With 30% of companies already pausing hiring due to AI, it’s critical to know which skills still matter. Career Frameworks give you a clear view of roles that can evolve with technology and those that require human expertise.
Creating Movement Inside the Freeze
With hiring paused and recruitment slowed, workforce behaviour has given way to “job hugging”, with the Bureau of Labor Statistics citing the quit rate among US workers hit a three month low in June 2025.
What is ‘job hugging?
The act of holding onto your current job at any costs rather than pursuing new opportunities, often due to economic uncertainty, limited external hiring or risk in changing job.
With employees holding tight to their roles, companies are rethinking how to create movement inside their walls, inciting HR managers to review career frameworks and internal mobility to keep workers engaged and ensure critical responsibilities don’t go unaddressed.
Over two-fifths of HR managers are focusing on upskilling their workforce
How are companies navigating hiring freezes when faced with business-critical roles? Two-fifths (43%) of HR managers report that they are focusing on upskilling their current workforce to promote staff internally.
When asked which skills and areas were most urgent, 46% of HR managers highlighted artificial intelligence and other technology skills, showing the growing importance of digital capability across the market.
Another 35.5% are prioritizing leadership and people management skills; a notable statistic given that effective management remains uniquely human and cannot be replicated by technology. The plan to upskill also addresses a known gap: studies show that 82% of managers step into leadership positions without receiving any formal training.
Commenting on the findings, Raymond lee, President of Careerminds, explains:
“We’re seeing a clear shift in how HR leaders are approaching talent needs. Instead of defaulting to external hires, many are upskilling and reskilling their existing workforce. This not only helps to control costs in a tighter budget environment but also strengthens employee loyalty.”
“The rapid growth and adoption of Artificial Intelligence has introduced an area where skills are becoming obsolete; however, we’re seeing a clear shift in how HR leaders are approaching talent needs. They’re prioritizing skills such as risk management and leadership to fill essential gaps that aren’t filled by artificial intelligence.”
“By upskilling employees, we expect to see an uptick in not only retention rates across the market over the coming months but also overall employee satisfaction at work. After all, upskilled employees are satisfied employees.”
Career Frameworks: Building Growth in a Frozen Market
With hiring slowed and employees choosing stability over job changes, companies need new ways to create movement inside their organizations. Our research shows HR leaders are already turning to upskilling and internal mobility to fill important roles and that’s exactly where career frameworks can make a difference.
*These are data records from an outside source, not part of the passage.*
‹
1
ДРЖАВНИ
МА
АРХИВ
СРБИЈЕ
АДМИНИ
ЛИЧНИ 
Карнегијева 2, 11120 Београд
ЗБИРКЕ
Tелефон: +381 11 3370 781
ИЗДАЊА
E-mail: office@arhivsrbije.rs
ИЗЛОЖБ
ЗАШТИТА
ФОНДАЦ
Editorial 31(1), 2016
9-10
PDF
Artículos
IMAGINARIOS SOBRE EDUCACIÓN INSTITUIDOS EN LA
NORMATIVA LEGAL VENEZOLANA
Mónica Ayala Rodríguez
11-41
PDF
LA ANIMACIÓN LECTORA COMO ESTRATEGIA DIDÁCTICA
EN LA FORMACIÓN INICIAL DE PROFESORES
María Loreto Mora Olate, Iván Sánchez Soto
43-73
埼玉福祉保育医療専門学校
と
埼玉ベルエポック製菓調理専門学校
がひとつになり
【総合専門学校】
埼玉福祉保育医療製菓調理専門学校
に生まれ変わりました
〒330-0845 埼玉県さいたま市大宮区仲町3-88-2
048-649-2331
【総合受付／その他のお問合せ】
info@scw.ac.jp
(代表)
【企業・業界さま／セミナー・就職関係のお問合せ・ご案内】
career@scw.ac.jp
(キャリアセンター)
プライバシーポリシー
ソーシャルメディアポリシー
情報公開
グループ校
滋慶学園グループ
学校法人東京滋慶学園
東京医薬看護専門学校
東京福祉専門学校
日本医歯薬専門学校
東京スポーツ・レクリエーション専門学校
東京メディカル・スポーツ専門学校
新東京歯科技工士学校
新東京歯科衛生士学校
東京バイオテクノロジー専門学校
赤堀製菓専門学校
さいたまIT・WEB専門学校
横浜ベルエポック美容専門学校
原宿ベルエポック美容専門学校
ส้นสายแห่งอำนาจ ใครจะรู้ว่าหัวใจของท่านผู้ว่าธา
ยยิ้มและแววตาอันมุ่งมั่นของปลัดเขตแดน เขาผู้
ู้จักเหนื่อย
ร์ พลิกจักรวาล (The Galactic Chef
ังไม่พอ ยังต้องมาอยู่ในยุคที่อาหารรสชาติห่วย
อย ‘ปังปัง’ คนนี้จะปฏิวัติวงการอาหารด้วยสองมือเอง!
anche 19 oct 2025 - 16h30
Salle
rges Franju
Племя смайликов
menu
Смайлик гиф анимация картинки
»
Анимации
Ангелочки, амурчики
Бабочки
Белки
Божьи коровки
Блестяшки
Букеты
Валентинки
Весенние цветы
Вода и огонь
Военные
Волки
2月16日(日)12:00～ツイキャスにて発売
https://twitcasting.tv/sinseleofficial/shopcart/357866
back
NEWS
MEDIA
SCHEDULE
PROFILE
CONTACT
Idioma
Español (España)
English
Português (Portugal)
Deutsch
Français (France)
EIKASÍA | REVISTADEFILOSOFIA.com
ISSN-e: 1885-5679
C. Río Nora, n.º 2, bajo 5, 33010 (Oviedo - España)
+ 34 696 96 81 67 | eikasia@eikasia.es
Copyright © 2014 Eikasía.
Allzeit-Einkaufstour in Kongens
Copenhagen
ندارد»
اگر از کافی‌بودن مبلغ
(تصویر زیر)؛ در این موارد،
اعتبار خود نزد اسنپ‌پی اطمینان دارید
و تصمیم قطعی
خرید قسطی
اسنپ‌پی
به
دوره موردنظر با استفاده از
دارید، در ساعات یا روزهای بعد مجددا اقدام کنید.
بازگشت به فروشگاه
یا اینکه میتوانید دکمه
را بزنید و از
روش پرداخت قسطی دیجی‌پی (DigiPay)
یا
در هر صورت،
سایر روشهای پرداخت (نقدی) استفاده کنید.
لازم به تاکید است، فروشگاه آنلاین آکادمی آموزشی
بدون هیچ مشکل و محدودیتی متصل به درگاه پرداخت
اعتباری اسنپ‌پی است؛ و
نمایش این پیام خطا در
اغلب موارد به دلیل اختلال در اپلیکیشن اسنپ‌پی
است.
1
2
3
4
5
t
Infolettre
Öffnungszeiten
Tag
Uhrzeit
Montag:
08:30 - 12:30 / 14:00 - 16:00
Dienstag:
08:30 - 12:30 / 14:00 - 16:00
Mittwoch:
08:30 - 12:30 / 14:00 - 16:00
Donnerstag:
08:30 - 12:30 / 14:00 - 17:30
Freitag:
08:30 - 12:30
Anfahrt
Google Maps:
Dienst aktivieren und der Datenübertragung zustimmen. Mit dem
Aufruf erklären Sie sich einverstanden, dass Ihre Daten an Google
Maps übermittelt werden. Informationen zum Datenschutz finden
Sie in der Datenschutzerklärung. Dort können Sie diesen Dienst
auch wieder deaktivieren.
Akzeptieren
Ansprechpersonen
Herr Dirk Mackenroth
A clear, well-communicated career framework provides employees with visibility on how they can grow, while giving leaders a structure to align talent strategy with wider business goals. By mapping our skill development and career ladders, organizations can:
- Improve retention and strengthen employee loyalty
- Boost motivation and trust in leadership
- Enhance employer branding by showing clear growth opportunities
- Control costs by reducing reliance on external hires
Careerminds’ Career Frameworks tool brings this to life by allowing employees to track skill expansion over time and giving managers real data to support one-on-one and progression conversations. It’s a cost-effective way to keep talent engaged and essential roles filled, even in a frozen market.
Career Frameworks is now part of the comprehensive suite of services offered by Careerminds, alongside our renowned outplacement services and career coaching.
Methodology:
This report is based on a survey conducted by Careerminds in August 2025, gathering insights from 600 HR professionals across the United States. All respondents were currently working in full-time HR roles.